* [What is required]
Everything from the line that contains "Školská rada" through the last line of the listing must be copied exactly, with both of those lines included and no others.

* [Materials provided]
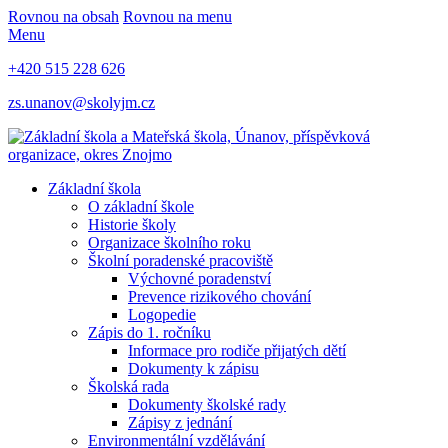
Rovnou na obsah
Rovnou na menu
Menu
+420 515 228 626
zs.unanov@skolyjm.cz
Základní škola
O základní škole
Historie školy
Organizace školního roku
Školní poradenské pracoviště
Výchovné poradenství
Prevence rizikového chování
Logopedie
Zápis do 1. ročníku
Informace pro rodiče přijatých dětí
Dokumenty k zápisu
Školská rada
Dokumenty školské rady
Zápisy z jednání
Environmentální vzdělávání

* [Reply to the exercise]
Školská rada
Dokumenty školské rady
Zápisy z jednání
Environmentální vzdělávání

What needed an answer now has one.